• [Problem statement]: Restate, exactly and without pictures, the lines from the start of the listing below through the line holding "Latiguillo AISENS RJ45 Cat6a".

• [Data for review]:
BEGIN
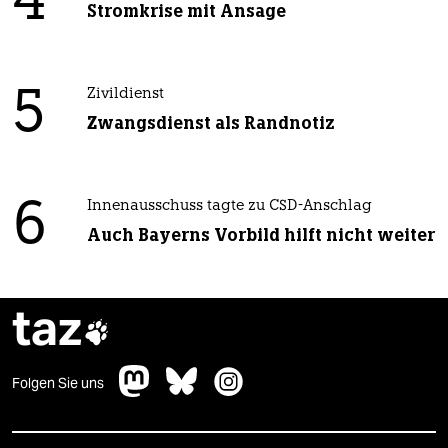
4
Stromkrise mit Ansage
5
Zivildienst
Zwangsdienst als Randnotiz
6
Innenausschuss tagte zu CSD-Anschlag
Auch Bayerns Vorbild hilft nicht weiter
taz

Folgen Sie uns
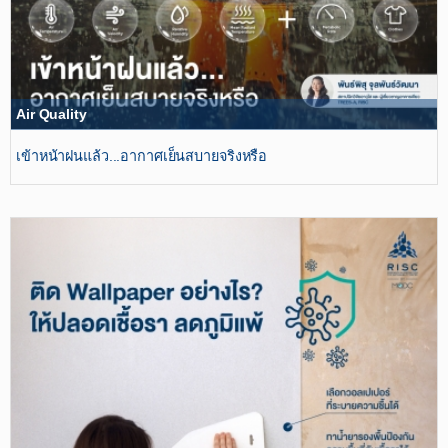
Air Quality
เข้าหน้าฝนแล้ว...อากาศเย็นสบายจริงหรือ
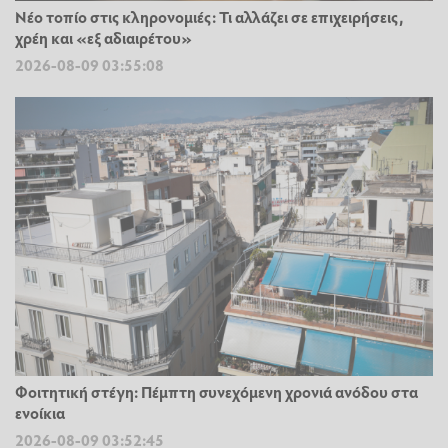
Νέο τοπίο στις κληρονομιές: Τι αλλάζει σε επιχειρήσεις,
χρέη και «εξ αδιαιρέτου»
2026-08-09 03:55:08
Φοιτητική στέγη: Πέμπτη συνεχόμενη χρονιά ανόδου στα
ενοίκια
2026-08-09 03:52:45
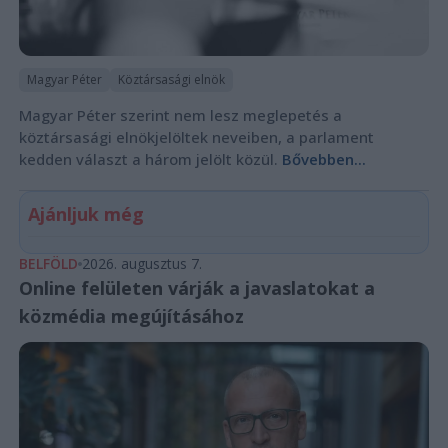
Magyar Péter
Köztársasági elnök
Magyar Péter szerint nem lesz meglepetés a
köztársasági elnökjelöltek neveiben, a parlament
kedden választ a három jelölt közül.
Bővebben...
Ajánljuk még
BELFÖLD
2026. augusztus 7.
Online felületen várják a javaslatokat a
közmédia megújításához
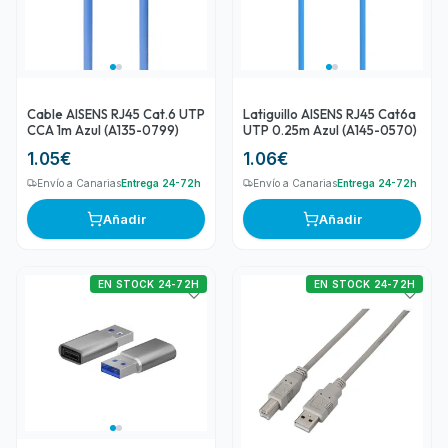
Cable AISENS RJ45 Cat.6 UTP
Latiguillo AISENS RJ45 Cat6a
CCA 1m Azul (A135-0799)
UTP 0.25m Azul (A145-0570)
1.05
€
1.06
€
Envío a Canarias
Entrega 24-72h
Envío a Canarias
Entrega 24-72h
Añadir
Añadir
EN STOCK 24-72H
EN STOCK 24-72H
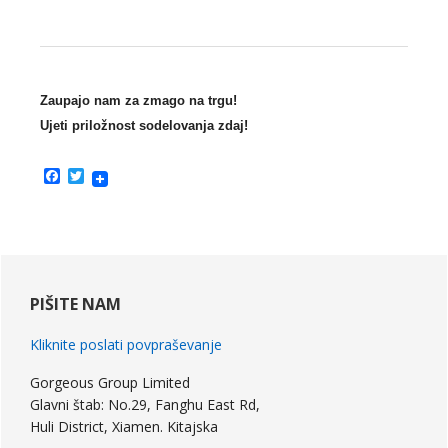
Zaupajo nam za zmago na trgu!
Ujeti priložnost sodelovanja zdaj!
Facebook
Twitter
primarna
stranska
PIŠITE NAM
vrstica
Kliknite poslati povpraševanje
Gorgeous Group Limited
Glavni štab: No.29, Fanghu East Rd,
Huli District, Xiamen. Kitajska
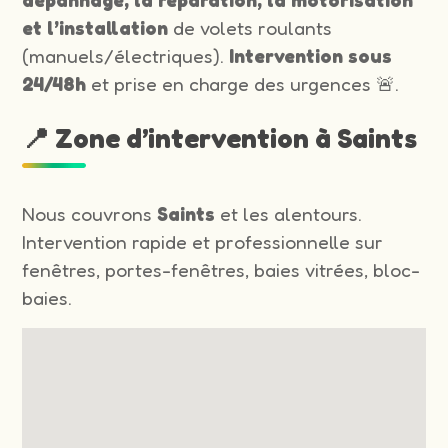
et l’installation
de volets roulants
(manuels/électriques).
Intervention sous
24/48h
et prise en charge des urgences 🚨.
📍 Zone d’intervention à Saints
Nous couvrons
Saints
et les alentours.
Intervention rapide et professionnelle sur
fenêtres, portes-fenêtres, baies vitrées, bloc-
baies.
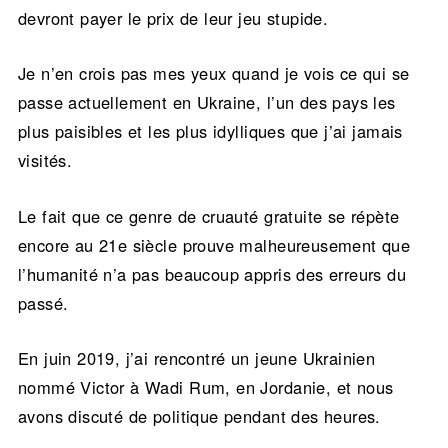
devront payer le prix de leur jeu stupide.
Je n’en crois pas mes yeux quand je vois ce qui se
passe actuellement en Ukraine, l’un des pays les
plus paisibles et les plus idylliques que j’ai jamais
visités.
Le fait que ce genre de cruauté gratuite se répète
encore au 21e siècle prouve malheureusement que
l’humanité n’a pas beaucoup appris des erreurs du
passé.
En juin 2019, j’ai rencontré un jeune Ukrainien
nommé Victor à Wadi Rum, en Jordanie, et nous
avons discuté de politique pendant des heures.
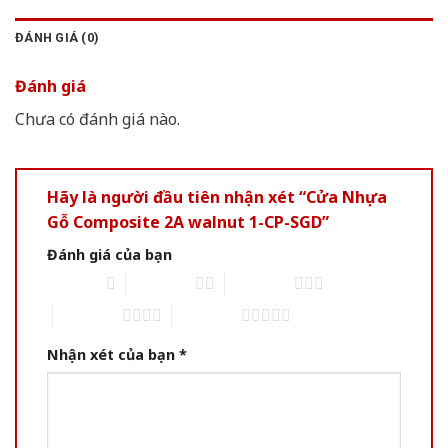
ĐÁNH GIÁ (0)
Đánh giá
Chưa có đánh giá nào.
Hãy là người đầu tiên nhận xét “Cửa Nhựa
Gỗ Composite 2A walnut 1-CP-SGD”
Đánh giá của bạn
1 of 5 stars
2 of 5 stars
3 of 5 stars
4 of 5 stars
5 of 5 stars
Nhận xét của bạn
*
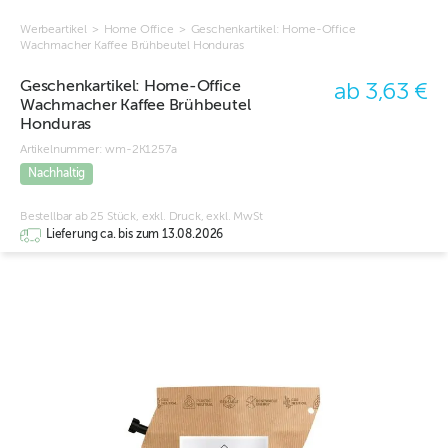
Werbeartikel
>
Home Office
>
Geschenkartikel: Home-Office
Wachmacher Kaffee Brühbeutel Honduras
Geschenkartikel: Home-Office
ab 3,63 €
Wachmacher Kaffee Brühbeutel
Honduras
Artikelnummer:
wm-2K1257a
Nachhaltig
Bestellbar ab 25 Stück, exkl. Druck, exkl. MwSt
Lieferung ca. bis zum 13.08.2026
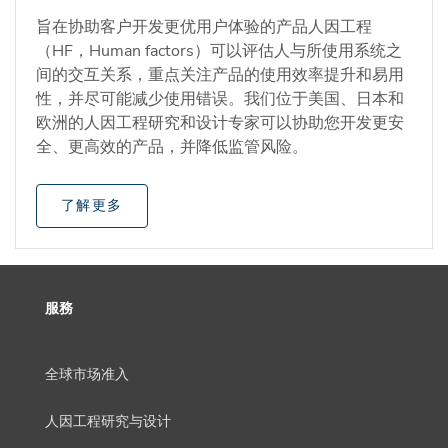
旨在协助客户开发更优用户体验的产品人因工程
（HF，Human factors）可以评估人与所使用系统之
间的交互关系，重点关注产品的使用效率提升和易用
性，并尽可能减少使用错误。我们位于美国、日本和
欧洲的人因工程研究和设计专家可以协助您开发更安
全、更高效的产品，并降低监管风险。
了解更多
服務
全球市场准入
人因工程研究与设计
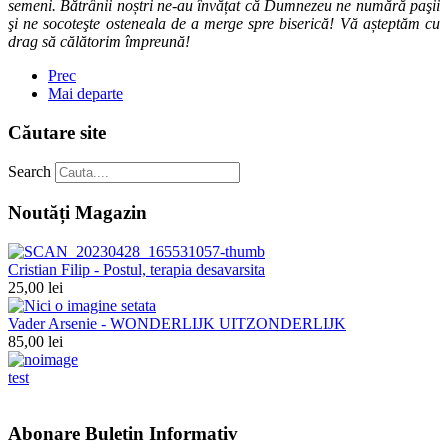
semeni. Bătrânii noștri ne-au învățat că Dumnezeu ne numără paşii
şi ne socoteşte osteneala de a merge spre biserică! Vă așteptăm cu
drag să călătorim împreună!
Prec
Mai departe
Căutare site
Search
Noutăți Magazin
Cristian Filip - Postul, terapia desavarsita
25,00 lei
Vader Arsenie - WONDERLIJK UITZONDERLIJK
85,00 lei
test
Abonare Buletin Informativ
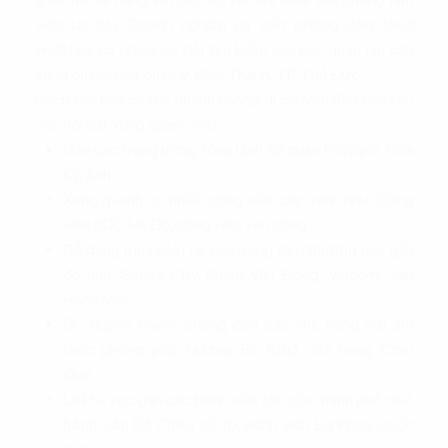
việc tại đây. Doanh nghiệp có
văn phòng cho thuê
HCM
sẽ có nhiều cơ hội tìm kiếm với các quận lân cận
xung quanh như quận 9, Bình Thạnh, TP. Thủ Đức.
Cách tòa nhà có thể nhanh chóng di chuyển đến các khu
vực nổi bật xung quanh như:
Gần các trung ương tổng lãnh sự quán Philippin, Hoa
Kỳ, Anh.
Xung quanh có nhiều công viên cây xanh như: Công
viên KDC Hà Đô, công viên ven sông.
Dễ dàng mua sắm tại các trung tâm thương mại gần
đó như: Sense City Phạm Văn Đồng, Vincom, Vạn
Hạnh Mall.
Di chuyển nhanh chóng đến các nhà hàng với ẩm
thực phong phú: Nướng Bò BBQ, nhà hàng Cơm
Quê,..
Là khu vực gần các bệnh viện lớn của thành phố như:
bệnh viện Dã Chiến số 10, bệnh viện Đa Khoa Quốc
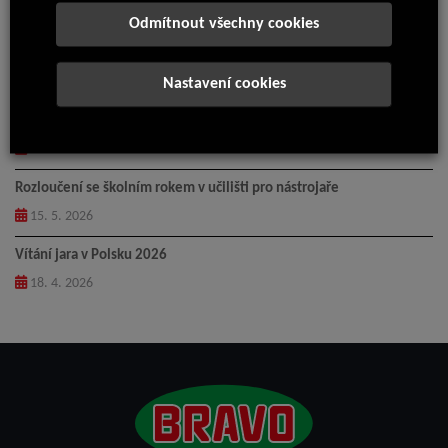
14. 7. 2026
Odmítnout všechny cookies
Pingpongový turnaj 2026
5. 6. 2026
Nastavení cookies
Loučení – odchod Anny do důchodu
31. 5. 2026
Rozloučení se školním rokem v učilišti pro nástrojaře
15. 5. 2026
Vítání jara v Polsku 2026
18. 4. 2026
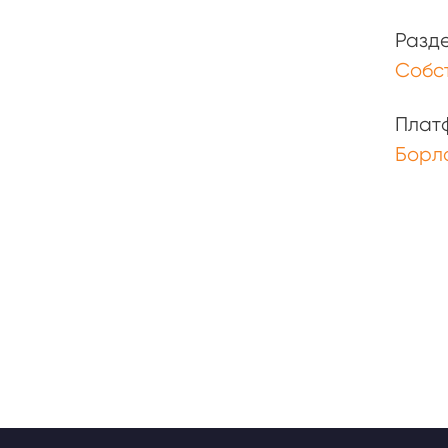
Разд
Собс
Плат
Борл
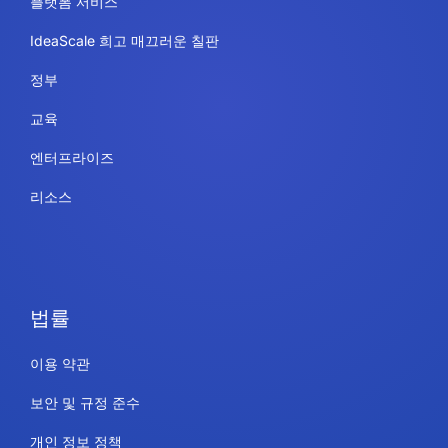
플랫폼 서비스
IdeaScale 희고 매끄러운 칠판
정부
교육
엔터프라이즈
리소스
법률
이용 약관
보안 및 규정 준수
개인 정보 정책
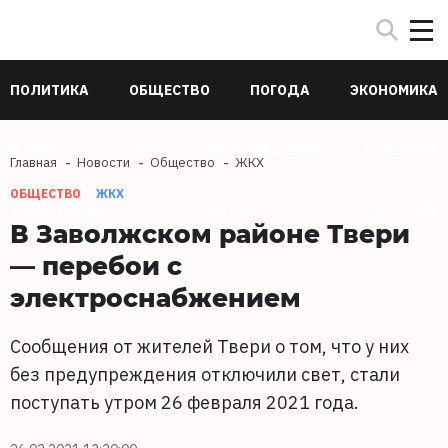
ПОЛИТИКА
ОБЩЕСТВО
ПОГОДА
ЭКОНОМИКА
В МИРЕ
СПОРТ
ПРОИСШЕСТВИЯ
КУЛЬТУРА
Главная
Новости
Общество
ЖКХ
ОБЩЕСТВО
ЖКХ
ТЕХНОЛОГИИ
НАУКА
ЗДОРОВЬЕ
В Заволжском районе Твери
— перебои с
электроснабжением
Сообщения от жителей Твери о том, что у них
без предупреждения отключили свет, стали
поступать утром 26 февраля 2021 года.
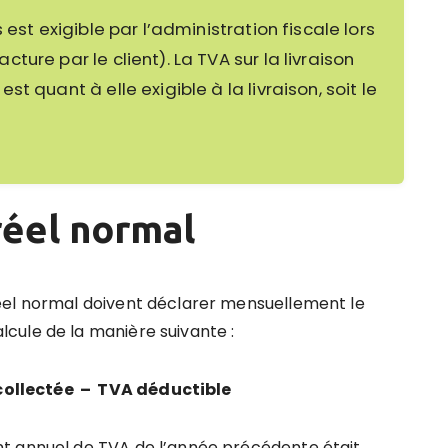
 est exigible par l’administration fiscale lors
ure par le client). La TVA sur la livraison
t quant à elle exigible à la livraison, soit le
réel normal
éel normal doivent déclarer mensuellement le
cule de la manière suivante :
collectée – TVA déductible
nt annuel de TVA de l’année précédente était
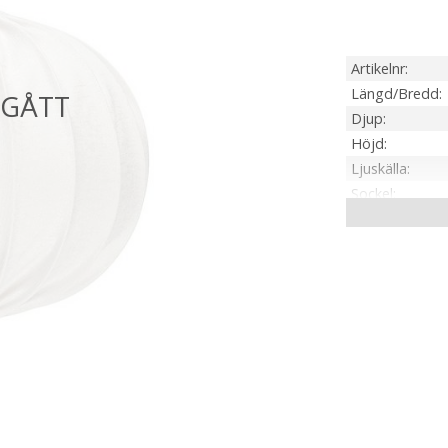
Artikelnr
Längd/Bredd
Djup
Höjd
Ljuskälla
Sockel
Anpassad för
Tillverkare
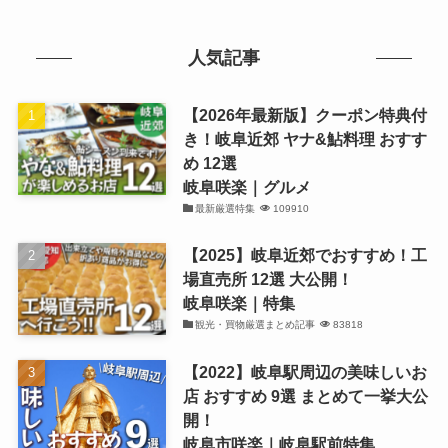
人気記事
【2026年最新版】クーポン特典付
き！岐阜近郊 ヤナ&鮎料理 おすす
め 12選
岐阜咲楽｜グルメ
最新厳選特集
109910
【2025】岐阜近郊でおすすめ！工
場直売所 12選 大公開！
岐阜咲楽｜特集
観光・買物厳選まとめ記事
83818
【2022】岐阜駅周辺の美味しいお
店 おすすめ 9選 まとめて一挙大公
開！
岐阜市咲楽｜岐阜駅前特集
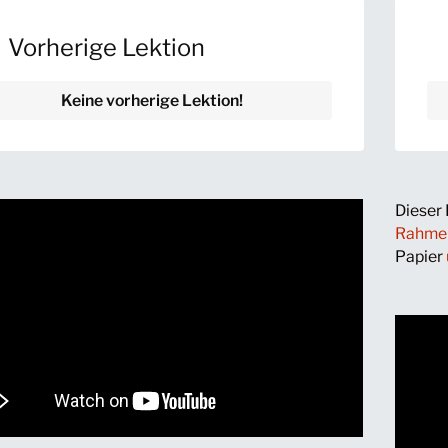
 Vorherige Lektion
Keine vorherige Lektion!
Dieser 
Rahme
Papier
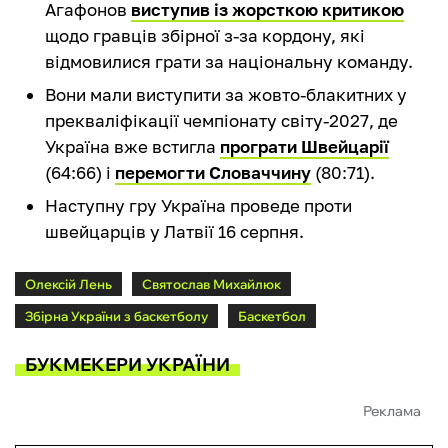
Агафонов
виступив із жорсткою критикою
щодо гравців збірної з-за кордону, які
відмовилися грати за національну команду.
Вони мали виступити за жовто-блакитних у
прекваліфікації чемпіонату світу-2027, де
Україна вже встигла
програти Швейцарії
(64:66) і
перемогти Словаччину
(80:71).
Наступну гру Україна проведе проти
швейцарців у Латвії 16 серпня.
Олексій Лень
Святослав Михайлюк
Збірна України з баскетболу
Баскетбол
БУКМЕКЕРИ УКРАЇНИ
Реклама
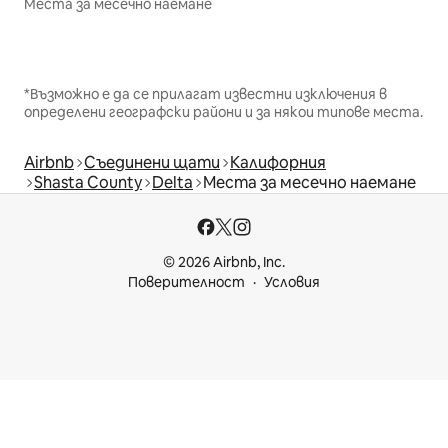
Места за месечно наемане
*Възможно е да се прилагат известни изключения в
определени географски райони и за някои типове места.
Airbnb
Съединени щати
Калифорния
Shasta County
Delta
Места за месечно наемане
© 2026 Airbnb, Inc.
Поверителност
Условия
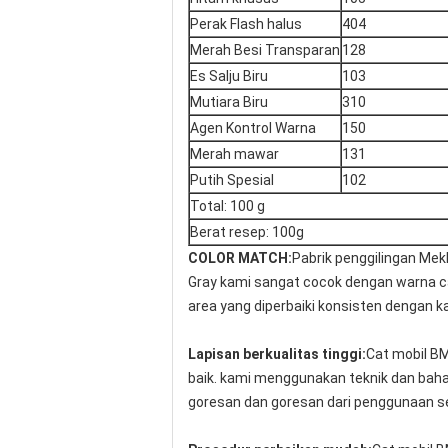
Perak Flash halus
404
Merah Besi Transparan
128
Es Salju Biru
103
Mutiara Biru
310
Agen Kontrol Warna
150
Merah mawar
131
Putih Spesial
102
Total: 100 g
Berat resep: 100g
COLOR MATCH:
Pabrik penggilingan Me
Gray kami sangat cocok dengan warna c
area yang diperbaiki konsisten dengan k
Lapisan berkualitas tinggi:
Cat mobil BM
baik. kami menggunakan teknik dan bah
goresan dan goresan dari penggunaan se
END
• [Answer]:
4
Stromkrise mit Ansage
5
Zivildienst
Zwangsdienst als Randnotiz
6
Innenausschuss tagte zu CSD-Anschlag
Auch Bayerns Vorbild hilft nicht weiter
taz

Folgen Sie uns
Air Quality
เข้าหน้าฝนแล้ว...อากาศเย็นสบายจริงหรือ
Νέο τοπίο στις κληρονομιές: Τι αλλάζει σε επιχειρήσεις,
χρέη και «εξ αδιαιρέτου»
2026-08-09 03:55:08
Φοιτητική στέγη: Πέμπτη συνεχόμενη χρονιά ανόδου στα
ενοίκια
2026-08-09 03:52:45
Magyar Péter
Köztársasági elnök
Magyar Péter szerint nem lesz meglepetés a
köztársasági elnökjelöltek neveiben, a parlament
kedden választ a három jelölt közül.
Bővebben...
Ajánljuk még
BELFÖLD
2026. augusztus 7.
Online felületen várják a javaslatokat a
közmédia megújításához
Cable AISENS RJ45 Cat.6 UTP
Latiguillo AISENS RJ45 Cat6a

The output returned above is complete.